Maybe Dabi will stay at his place more. Maybe Hawks’ll come back to his apartment to see Dabi making them dinner in the kitchen, more than just the few times it had happened already. Maybe then Dabi’s staples would pull out of his skin as he scaled up the side of his apartment building and onto his balcony.
“For breakfast,” Dabi chuckles and pulls the cover over Hawks, finding an additional blanket in the room to drop it over Hawks’ body.
“You’re not staying?” Hawks asks, blinking through the haze of his eyes, trying to focus on Dabi’s face, but he can’t get them to focus. In the corner of his mind he realizes that was bad, he always needs to be alert, but there’s something about Dabi–something about the League–that makes him want to curl further into the blankets and shut his eyes for a few hours. Makes him wish that the alarm on his phone wouldn’t ring in the morning like it always does.
Dabi’s hand is on his face a moment later, thumb brushing over his cheek. “Just gonna change clothes. Sleep, angel.”
A small smile pulls at his cheeks but he closes his eyes, and falls asleep once more to the sound of Dabi rummaging around his room, and to the warmth and softness of the blankets.
He unfortunately wakes up to his alarm some hours later. With a pounding headache too.

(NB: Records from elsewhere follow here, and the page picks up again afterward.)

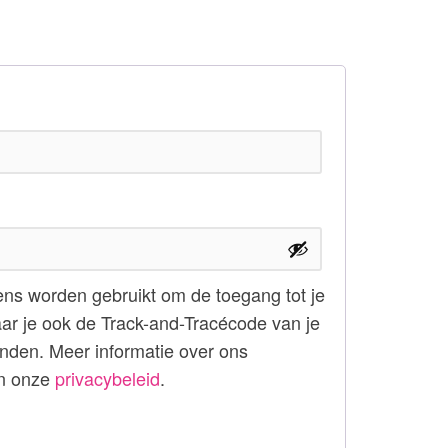
ht
ht
ens worden gebruikt om de toegang tot je
ar je ook de Track-and-Tracécode van je
vinden. Meer informatie over ons
in onze
privacybeleid
.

He woke up too wrapped around Dabi, arms tucked between the both of them, and Dabi’s chin over his head, and one of Dabi’s arms folded up above his head.
Dabi had grumbled about him turning off his alarm, and he did with a feather quickly sent the phone’s direction, finding half a moment to realize it had travelled from the game area into the bedroom. Dabi’s breathing settles again after that and it’s a rush for Hawks to get his shoes on and find the rest of his hero costume in the mansion.
He’s nursing his terrible hangover during patrol, trying how he always has to grin at civilians, taking pictures when people ask, all while in the back of his mind he thinks:
Dabs is better than all the fried chicken in the world.
He blushes, and when people ask about the red on his cheeks, he just notes that it’s a little warmer today and the fleece in his jacket is getting to him.
And he hopes to god Dabi won’t remember the words he’d said.
But he does.
Just a few hours into his patrol he gets the text:
Right when his patrol ends, he takes off, before rushing to his apartment to get the extra key and stuffing it into his pocket––and reminding himself to ask Dabi about the painting in his room.